As the centers of our small worlds, we humans have a tendency to individualize and minimize many things within our culture to the point of rendering valuable ideas meaningless. We do this with photography when we assume all that it does is sit silently as we view and build its world without its consent. We believe we are the harbingers of answers, while feeling uncomfortable at the unspoken questions that images present us with. At their core, photographs are relational: they show a place outside of one’s self and a time separate from the present. They do not exist because of us; instead, they exist in relation to us. And in this way, they present their questions and provide an entry point into discussions and commentaries if we will only open ourselves to the uncomfortable space of realizing that we do not see everything and we do not know everything. Photography points to this finitude and humanity because we cannot exist as still frames of time and place, because we are always battling the mortality that flows around us.

So how then should we respond to images that call for our time, our attention and our questions? With the very things these images ask for and possibly more.
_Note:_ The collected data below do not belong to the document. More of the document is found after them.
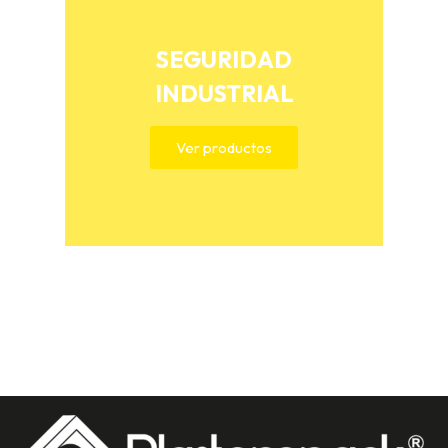
SEGURIDAD
INDUSTRIAL
Ver productos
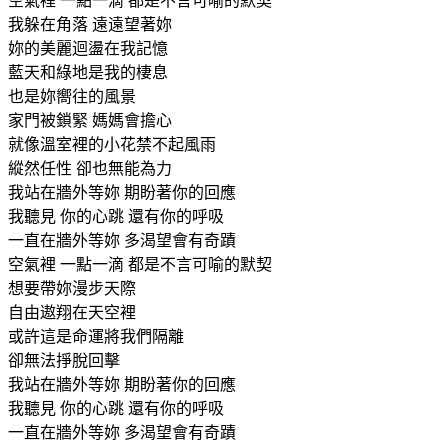
空氣裡 一點一滴 都是不言可喻的默契
我躲在角落 遠遠望著妳
妳的美麗迴盪在我記憶
藍天和綠地是我的棲息
也是妳嚮往的風景
家門被鎖緊 媽媽會擔心
就像溫室裡的小花禁不起風雨
縱然任性 卻也無能為力
我站在牆外等妳 期盼著你的回應
我聽見 你的心跳 還有你的呼吸
一直在牆外等妳 多渴望會有奇蹟
空氣裡 一點一滴 都是不言可喻的默契
想要帶妳漫步天際
自由遨翔在天空裡
或許這是命運將我們隔離
卻無法掙脫回擊
我站在牆外等妳 期盼著你的回應
我聽見 你的心跳 還有你的呼吸
一直在牆外等妳 多渴望會有奇蹟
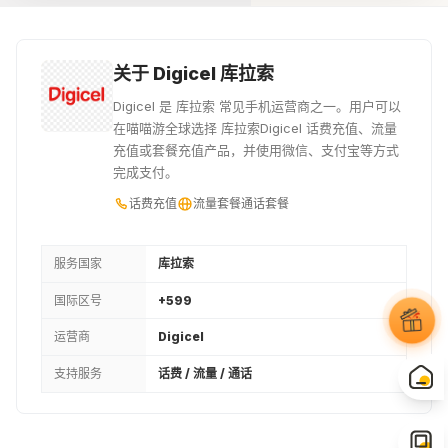
¥112.36
¥116.95
¥119.36
18USD
19USD
20USD
关于 Digicel 库拉索
¥126.35
¥133.42
¥140.42
Digicel 是 库拉索 常见手机运营商之一。用户可以
在喵喵游全球选择 库拉索Digicel 话费充值、流量
21USD
22USD
40XCG
充值或套餐充值产品，并使用微信、支付宝等方式
完成支付。
¥147.41
¥154.48
¥155.91
话费充值
流量套餐
通话套餐
23USD
24USD
25USD
¥161.48
¥168.47
¥175.54
服务国家
库拉索
国际区号
+599
26USD
27USD
50XCG
运营商
Digicel
¥182.53
¥189.53
¥194.87
支持服务
话费 / 流量 / 通话
28USD
29USD
30USD
¥196.6
¥203.59
¥210.59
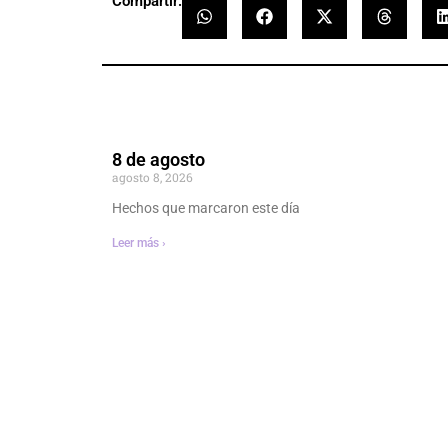
Compartir:
8 de agosto
agosto 8, 2026
Hechos que marcaron este día
Leer más ›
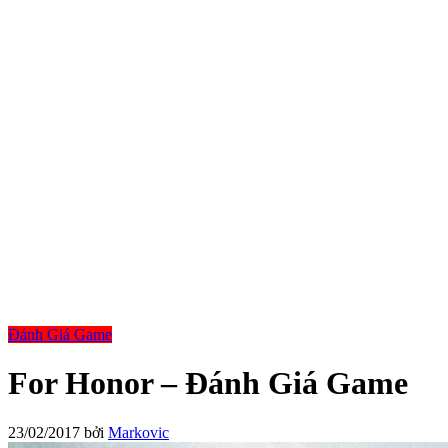
Đánh Giá Game
For Honor – Đánh Giá Game
23/02/2017
bởi
Markovic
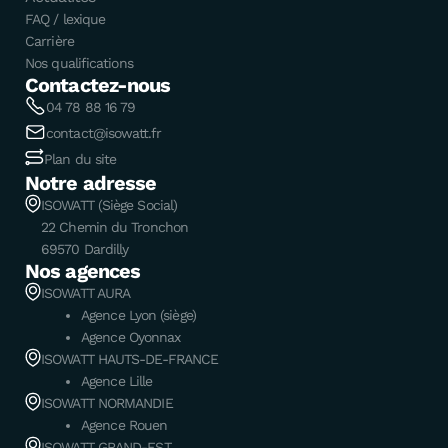
FAQ / lexique
Carrière
Nos qualifications
Contactez-nous
04 78 88 16 79
contact@isowatt.fr
Plan du site
Notre adresse
ISOWATT (Siège Social)
22 Chemin du Tronchon
69570 Dardilly
Nos agences
ISOWATT AURA
Agence Lyon (siège)
Agence Oyonnax
ISOWATT HAUTS-DE-FRANCE
Agence Lille
ISOWATT NORMANDIE
Agence Rouen
ISOWATT GRAND-EST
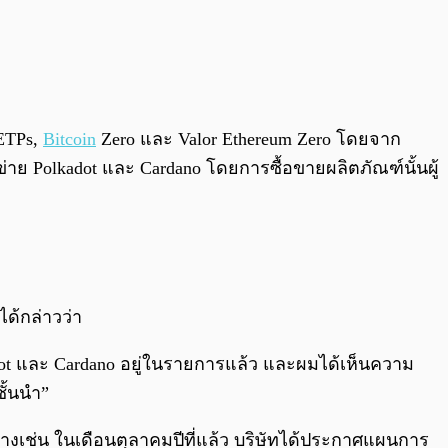
 ETPs,
Bitcoin
Zero และ Valor Ethereum Zero โดยจาก
อข่าย Polkadot และ Cardano โดยการซื้อขายผลิตภัณฑ์นั้นผู้
ได้กล่าวว่า
ot และ Cardano อยู่ในรายการแล้ว และผมได้เห็นความ
ชั้นนำ”
ตัวอย่างเช่น ในเดือนตุลาคมปีที่แล้ว บริษัทได้ประกาศแผนการ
Give these photographs your time. The art of photography is not contained to the simple act of releasing a shutter; it culminates in this action. Photographers have spent hours or days hiking to get a particular shot, months establishing relationships to earn the trust to take candid shots of individuals, and years to perfect darkroom techniques to bring out all the image has to offer. Understanding the effort and craft is only one reason we should offer these images more of our time. We should also understand that images do not reveal themselves in an instant. Just like literature, images take time to process and understand. Any image not granted adequate time for viewing will only disappoint. The image is not deficient, but the manner in which it is viewed becomes detrimental to the experience.

Give these photographs your attention. Often, I am asked what a particular painting, sculpture or photograph means, as if there is a secret to decode or mystery to unravel. I respond the same way every time: what do you see? For many of us, art is not confusing, but it requires more than we are willing to or believe is necessary to give. Our attention is frenetic and we want to see more, but we rarely want to see better. Find something that is striking, allow your mind to rest there, be open to what your eye might see next, and feel free to allow the images to be powerful in the way they stop time and capture place. These portraits have strong technical ability and high contrast; they scream to be seen; take the time to listen to what they are saying.

Give these photographs space for questions. Ask questions of the images; you probably already have if you have paid them any of the attention they deserve. Observe their size, scale, cropping and content. There is a wealth of information that requires your persistent engagement. And listen for the questions they ask in response. What do these images say about us? About the world we inhabit? About the cadence and attention of our current society? How might these images point to a larger discussion or critique of the inherent value of all human life? And how might we actually begin to appreciate the broad and expansive beauty of the diversity within this place and time we call home?

Photography—when given the time, attention and space for questions it deserves—provides its audience not merely a window into experiences and vistas, but a door in which we are called to enter and experience a relationship where the boundaries of human existence are relaxed for a time as we engage deeply with a world we rarely take the time to see.